# **U-NET Implementation**

AUTHOR: Alejandro Meza Tudela

This notebook provides a complete, from-scratch implementation of U-Net, a foundational architecture for image segmentation.

In [17]:
import numpy
import torch
import torch.nn as nn
from torchsummary import summary

## Introduction

U-Net is a computer vision architecture that consists of a contracting path to capture context and a symmetric expanding path that enables precise localization.

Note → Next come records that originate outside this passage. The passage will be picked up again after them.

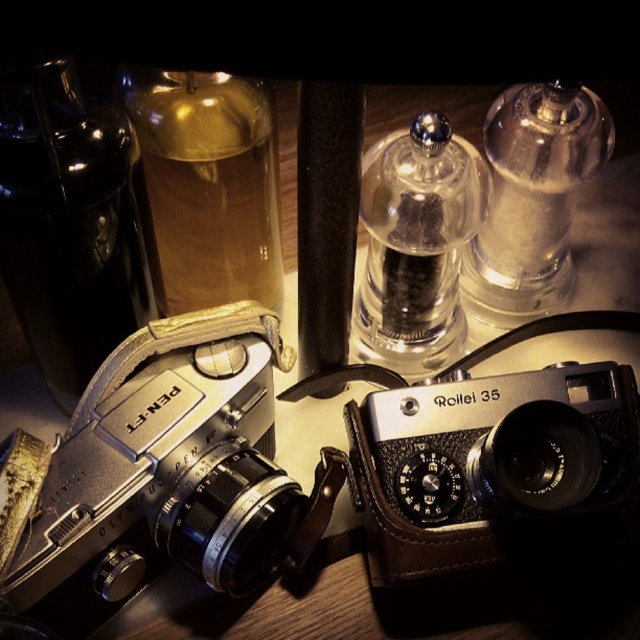 Who is higher up, matte black camera at center or translucent glass bottle at upper left?

translucent glass bottle at upper left

Does matte black camera at center have a larger size compared to translucent glass bottle at upper left?

Yes.

Is point (556, 420) farther from viewer compared to point (172, 228)?

No, it is not.

Locate an element on the screen. matte black camera at center is located at coordinates (492, 465).

Which is more to the left, black glass bottle at left or translucent glass bottle at upper left?

black glass bottle at left is more to the left.

Between point (102, 339) and point (211, 120), which one is positioned in front?

Positioned in front is point (211, 120).

Who is more forward, (106, 268) or (161, 116)?

Point (106, 268) is in front.

Find the location of a particular element. black glass bottle at left is located at coordinates (70, 224).

Between black glass bottle at left and transparent glass bottle at upper center, which one appears on the left side from the viewer's perspective?

Positioned to the left is black glass bottle at left.

Is black glass bottle at left in front of transparent glass bottle at upper center?

Yes, black glass bottle at left is closer to the viewer.

Locate an element on the screen. The height and width of the screenshot is (640, 640). black glass bottle at left is located at coordinates (70, 224). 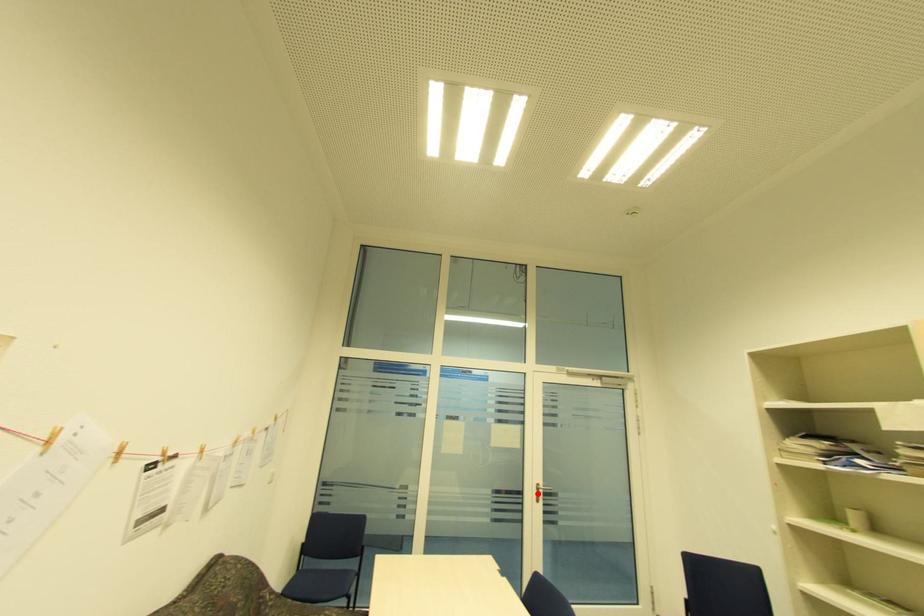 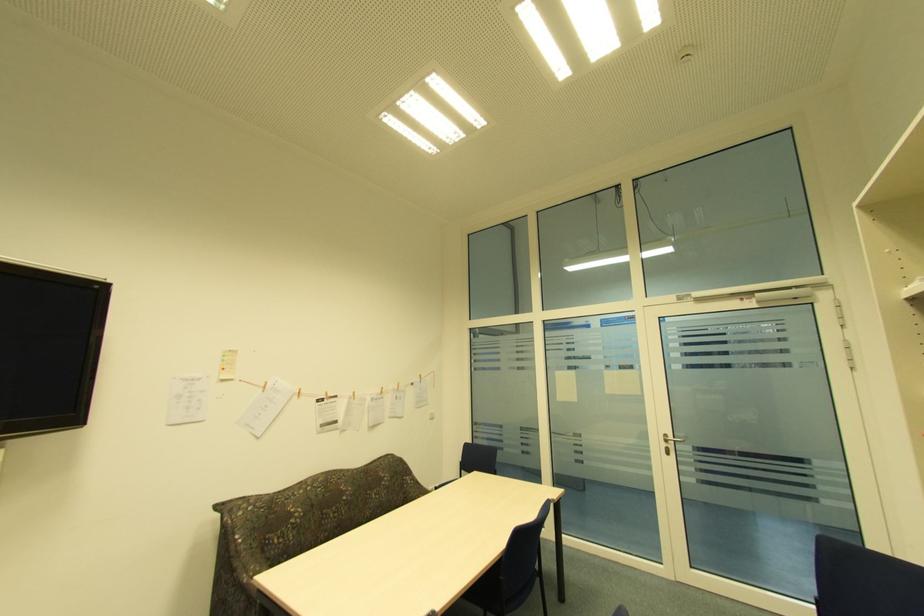 In the second image, find the point that corresponds to the highlighted location in the first image.

(666, 445) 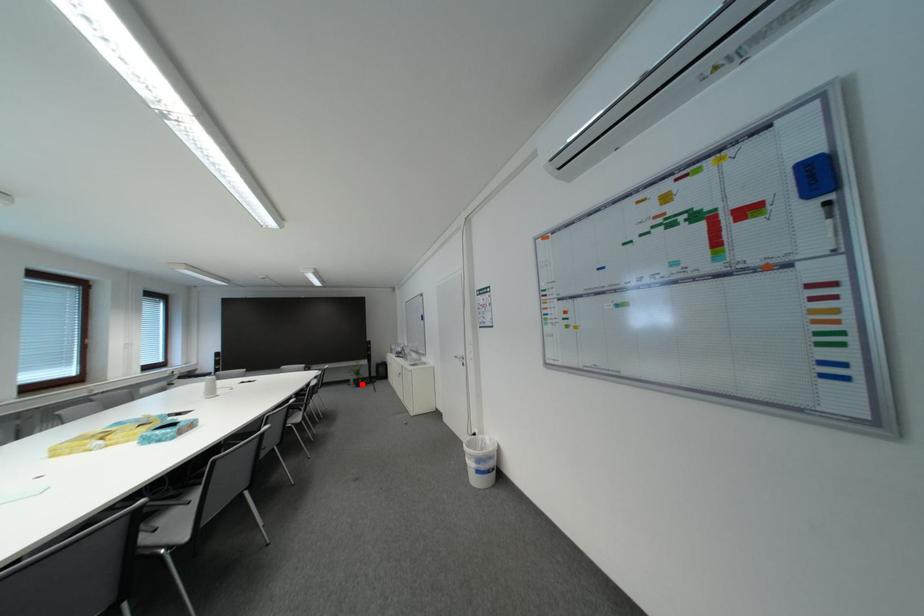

At the time this architecture was introduced, it was praised for its huge performance, fast inference (often less than a second on a regular GPU), and its ability to perform well with a limited number of training samples.

Note: To better understand this architecture, we recommend that you review the architecture diagram while looking at this code.





## Code Implementation

The U-Net architecture will be built by creating several key building blocks, which will then be assembled to form the complete model.

### CONVOLUTION BLOCK
The convolution block in the U-Net architecture consists of the repeated application of two 3x3 convolutions, each followed by a Rectified Linear Unit (ReLU) activation function.

In [8]:
class convolution_block(nn.Module):
    """
    A basic convolutional block used in the U-Net architecture.
    Consists of two 3x3 convolutional layers, each followed by Batch Normalization.
    A ReLU activation function is applied at the end.
    """
    def __init__(self, input_channels, output_channels):
        super().__init__()
        #define the operations inside the block
        self.block = nn.Sequential(
          nn.Conv2d(input_channels, output_channels, kernel_size=3, padding=1,bias=False),
          nn.BatchNorm2d(output_channels),
          nn.Conv2d(output_channels, output_channels, kernel_size=3, padding=1,bias=False),
          nn.BatchNorm2d(output_channels),
          nn.ReLU(inplace=True)
        )

    def forward(self,x):
      x = self.block(x)
      return x

### CONTRACTING PATH DEFINITION

The contracting path consists of a repetition of the convolution blocks and a 2x2 max pooling operation with stride 2 for downsampling. At each downsampling step, the number of feature channels is doubled.

In [9]:
class downsampling_block(nn.Module):
  def __init__(self, input_channels, output_channels):
    """
        Initializes the downsampling block.

        Args:
            input_channels (int): The number of channels in the input feature map.
            output_channels (int): The number of channels after the convolution block.
    """
    super().__init__()
    self.conv_block = convolution_block(input_channels, output_channels)
    self.pool = nn.MaxPool2d((2,2))

  def forward(self,x):
    x = self.conv_block(x)
    p = self.pool(x)
    # Return both the pre-pooled feature map for the skip connection
    # and the pooled feature map for the next layer in the encoder.
    return x,p

### EXPANSIVE PATH DEFINITION

Every step in the expansive path consists of an upsampling of the feature map, followed by a 2x2 "up-convolution." This is followed by a concatenation with the correspondingly cropped feature map from the contracting path.

In [12]:
class upsampling_block(nn.Module):
  """
    An upsampling block for the U-Net expansive path.
    It combines upsampling with a skip connection from the encoder path.
  """
  def __init__(self, input_channels, output_channels):
    super().__init__()
    #define the up-convolution
    self.up_convolution = nn.ConvTranspose2d(input_channels, output_channels, kernel_size=2, stride=2, padding=0)
    #define the convolution: current output + skip connection
    self.convolution_block = convolution_block(
                                               output_channels+output_channels, #current + skip connection
                                               output_channels
                                               )
  def forward(self,x,skip_connection):
    x = self.up_convolution(x)
    #concatenate the previous result with the skipp connection before applying the convolution block
    x = torch.cat([x,skip_connection],axis=1)
    #apply the convolution as always
    x = self.convolution_block(x)
    return x

## UNET Architecture

In summary, the U-Net architecture consists of two main components: a contracting path (encoder) and an expanding path (decoder), which together form a symmetric, U-shaped structure.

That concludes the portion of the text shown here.